Pasal 17 ayat (4) UU tersebut menyatakan, "Ketua majelis, hakim anggota, jaksa, atau panitera wajib mengundurkan diri dari persidangan apabila terikat hubungan keluarga sedarah atau semenda sampai derajat ketiga, atau hubungan suami atau istri meskipun telah bercerai dengan pihak yang diadili atau advokat."
Menurut Julius, aturan itu membuat Usman sebagai hakim MK harus mundur dari pemeriksaan perkara pengujian undang-undang yang jumlahnya rata-rata 79 perkara setiap tahun.
“Belum termasuk perkara perselisihan hasil pemilu,” kata dia.
Julius menilai hubungan keluarga antara Anwar Usman dengan Jokowi juga melanggar Peraturan MK RI No. 09/PMK/2006 tentang Pemberlakuan Deklarasi Kode Etik dan Perilaku Hakim Konstitusi.
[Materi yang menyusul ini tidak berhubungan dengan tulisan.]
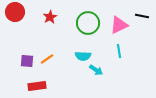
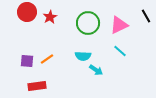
red circle: moved 12 px right
black line: moved 4 px right; rotated 48 degrees clockwise
cyan line: moved 1 px right; rotated 40 degrees counterclockwise
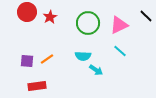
black line: rotated 16 degrees counterclockwise
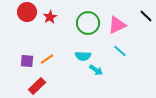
pink triangle: moved 2 px left
red rectangle: rotated 36 degrees counterclockwise
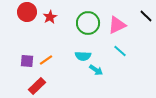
orange line: moved 1 px left, 1 px down
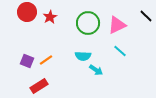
purple square: rotated 16 degrees clockwise
red rectangle: moved 2 px right; rotated 12 degrees clockwise
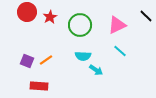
green circle: moved 8 px left, 2 px down
red rectangle: rotated 36 degrees clockwise
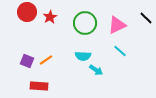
black line: moved 2 px down
green circle: moved 5 px right, 2 px up
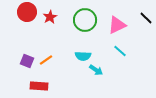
green circle: moved 3 px up
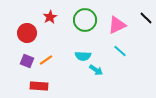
red circle: moved 21 px down
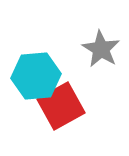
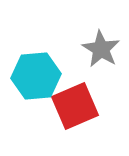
red square: moved 14 px right; rotated 6 degrees clockwise
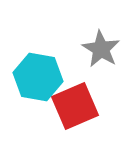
cyan hexagon: moved 2 px right, 1 px down; rotated 15 degrees clockwise
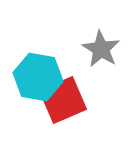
red square: moved 12 px left, 6 px up
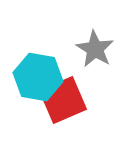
gray star: moved 6 px left
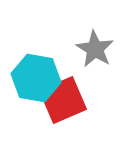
cyan hexagon: moved 2 px left, 1 px down
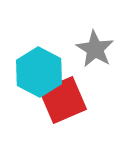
cyan hexagon: moved 3 px right, 6 px up; rotated 18 degrees clockwise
Aturan itu mengatur prinsip-prinsip yang harus dimiliki hakim MK. Pertama prinsip independensi.
Hakim konstitusi harus menjaga independensi dari pengaruh lembaga-lembaga eksekutif.
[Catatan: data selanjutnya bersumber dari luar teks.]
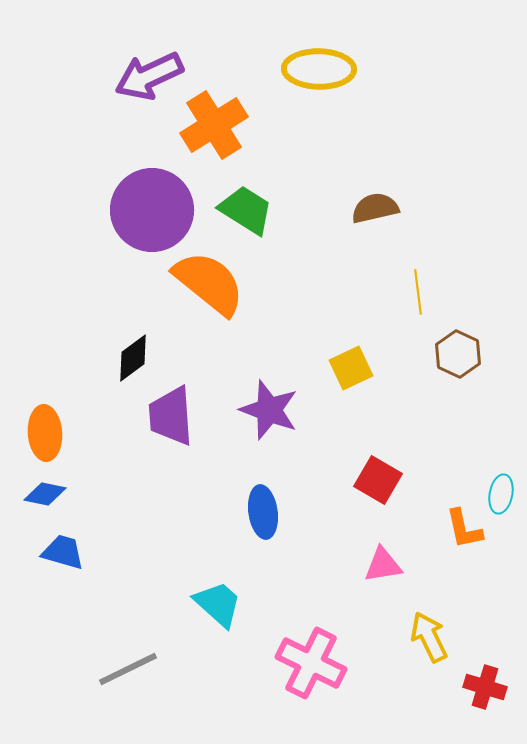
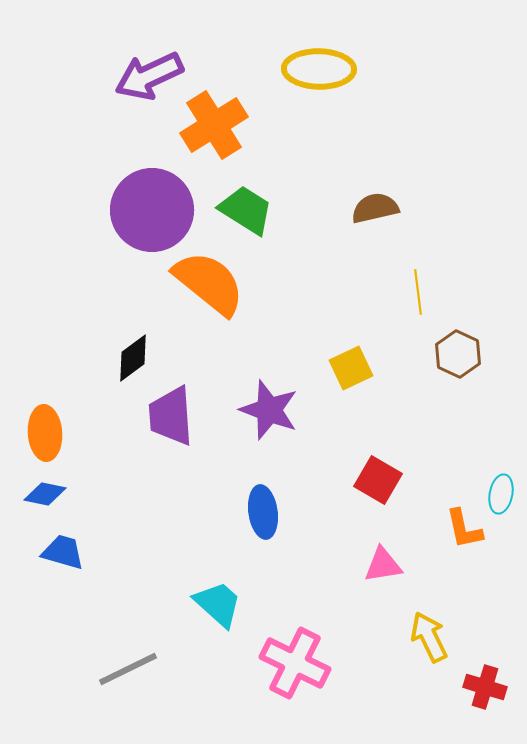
pink cross: moved 16 px left
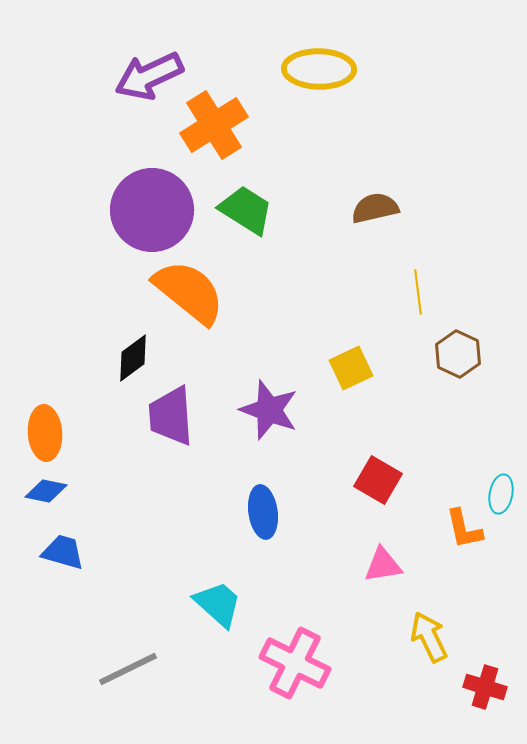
orange semicircle: moved 20 px left, 9 px down
blue diamond: moved 1 px right, 3 px up
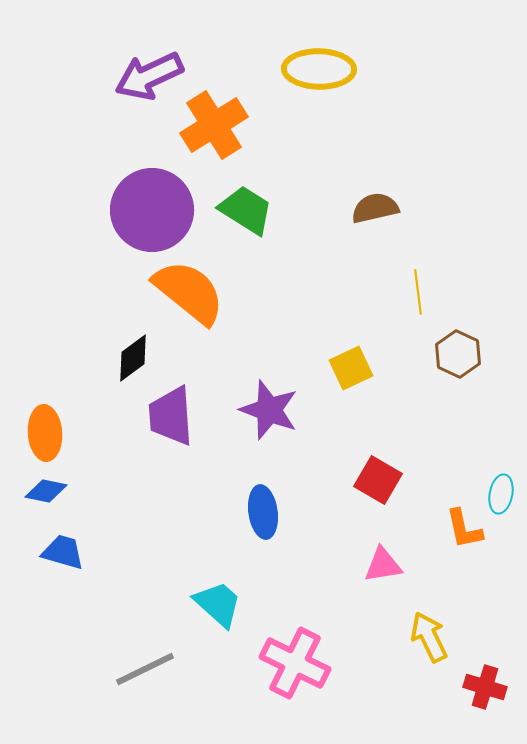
gray line: moved 17 px right
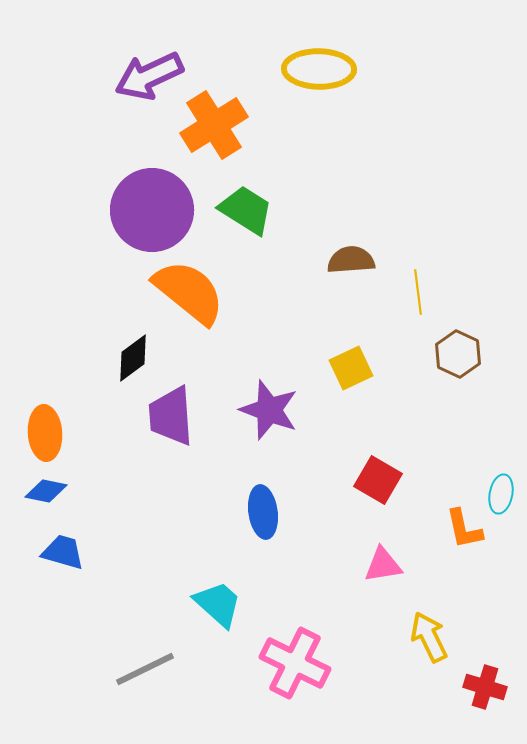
brown semicircle: moved 24 px left, 52 px down; rotated 9 degrees clockwise
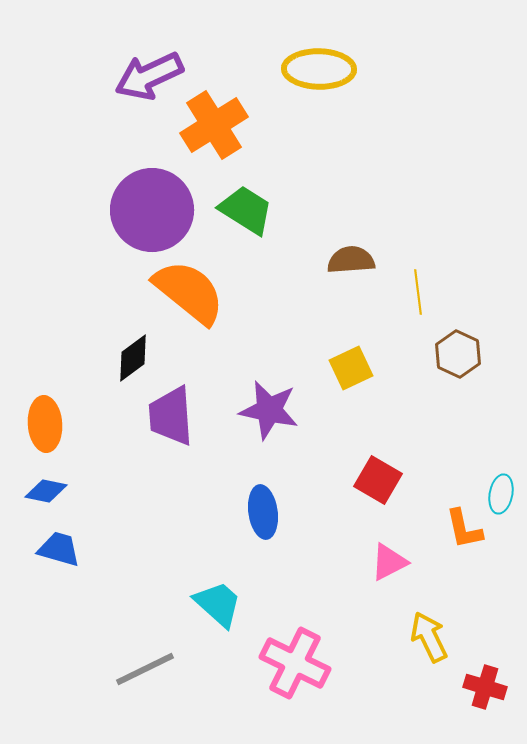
purple star: rotated 8 degrees counterclockwise
orange ellipse: moved 9 px up
blue trapezoid: moved 4 px left, 3 px up
pink triangle: moved 6 px right, 3 px up; rotated 18 degrees counterclockwise
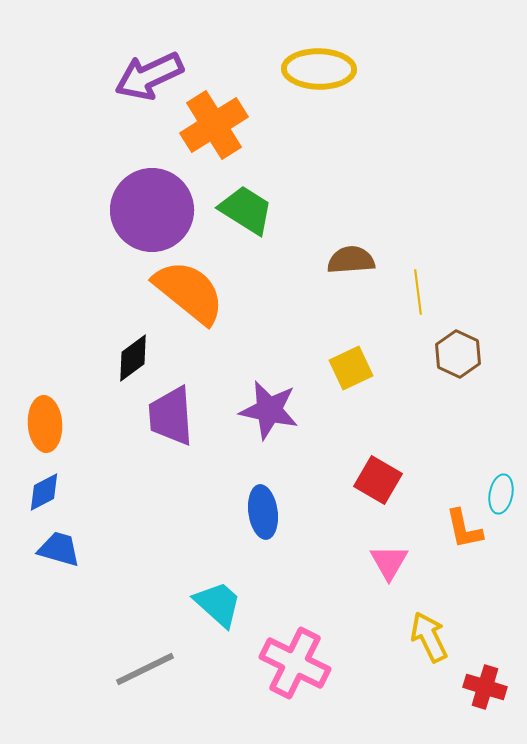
blue diamond: moved 2 px left, 1 px down; rotated 39 degrees counterclockwise
pink triangle: rotated 33 degrees counterclockwise
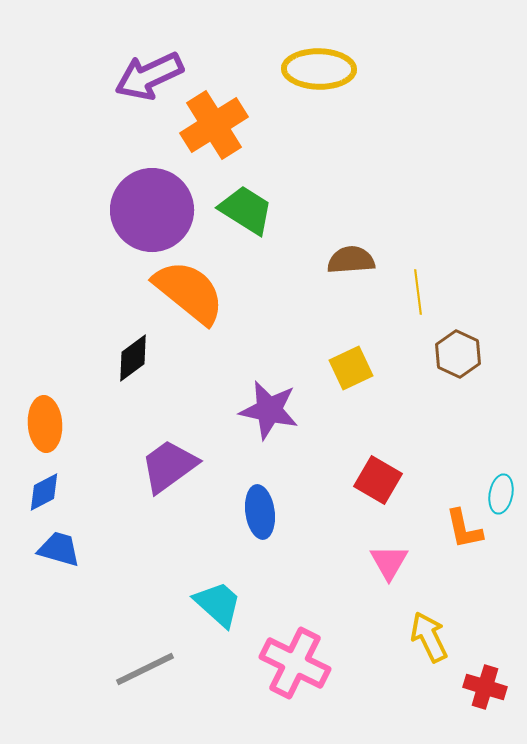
purple trapezoid: moved 2 px left, 50 px down; rotated 58 degrees clockwise
blue ellipse: moved 3 px left
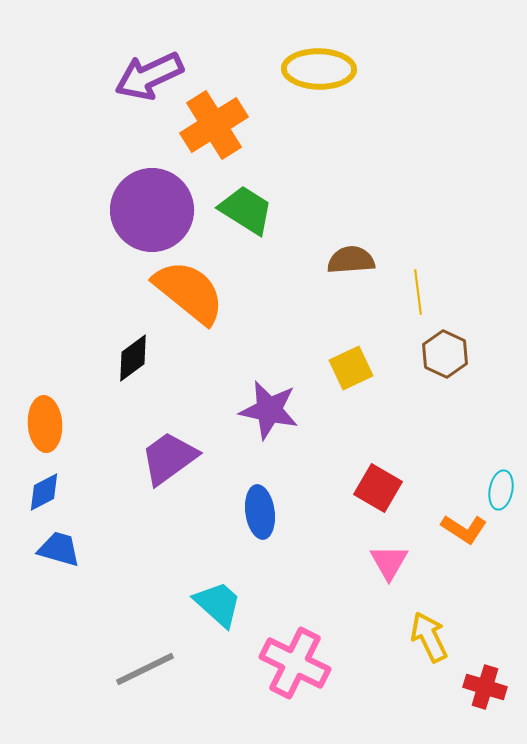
brown hexagon: moved 13 px left
purple trapezoid: moved 8 px up
red square: moved 8 px down
cyan ellipse: moved 4 px up
orange L-shape: rotated 45 degrees counterclockwise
Kedua, kata dia, prinsip Ketakberpihakan: "Hakim konstitusi harus berusaha untuk meminimalisasi hal-hal yang dapat mengakibatkan hakim konstitusi tidak memenuhi syarat untuk memeriksa perkara dan mengambil keputusan atas suatu perkara."
Ketiga, Julius mengatakan Anwar Usman melanggar prinsip kepantasan dan kesopanan.
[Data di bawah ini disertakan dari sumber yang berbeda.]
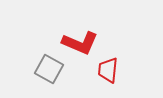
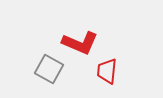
red trapezoid: moved 1 px left, 1 px down
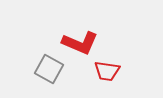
red trapezoid: rotated 88 degrees counterclockwise
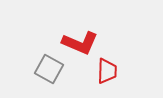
red trapezoid: rotated 96 degrees counterclockwise
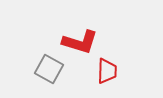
red L-shape: moved 1 px up; rotated 6 degrees counterclockwise
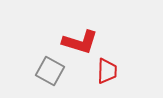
gray square: moved 1 px right, 2 px down
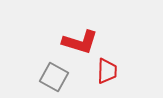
gray square: moved 4 px right, 6 px down
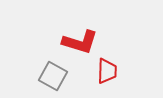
gray square: moved 1 px left, 1 px up
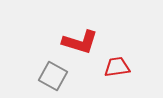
red trapezoid: moved 10 px right, 4 px up; rotated 100 degrees counterclockwise
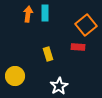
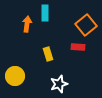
orange arrow: moved 1 px left, 10 px down
white star: moved 2 px up; rotated 12 degrees clockwise
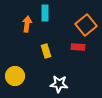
yellow rectangle: moved 2 px left, 3 px up
white star: rotated 24 degrees clockwise
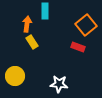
cyan rectangle: moved 2 px up
red rectangle: rotated 16 degrees clockwise
yellow rectangle: moved 14 px left, 9 px up; rotated 16 degrees counterclockwise
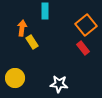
orange arrow: moved 5 px left, 4 px down
red rectangle: moved 5 px right, 1 px down; rotated 32 degrees clockwise
yellow circle: moved 2 px down
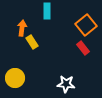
cyan rectangle: moved 2 px right
white star: moved 7 px right
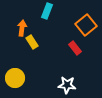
cyan rectangle: rotated 21 degrees clockwise
red rectangle: moved 8 px left
white star: moved 1 px right, 1 px down
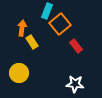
orange square: moved 26 px left, 1 px up
red rectangle: moved 1 px right, 2 px up
yellow circle: moved 4 px right, 5 px up
white star: moved 8 px right, 1 px up
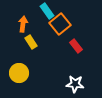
cyan rectangle: rotated 56 degrees counterclockwise
orange arrow: moved 1 px right, 4 px up
yellow rectangle: moved 1 px left
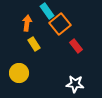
orange arrow: moved 4 px right, 1 px up
yellow rectangle: moved 3 px right, 2 px down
“Sebagai abdi hukum yang terus menerus menjadi pusat perhatian masyarakat, hakim konstitusi harus menerima pembatasan-pembatasan pribadi yang mungkin dianggap membebani dan harus menerimanya dengan rela hati serta bertingkah laku sejalan dengan martabat mahkamah,” ujar dia.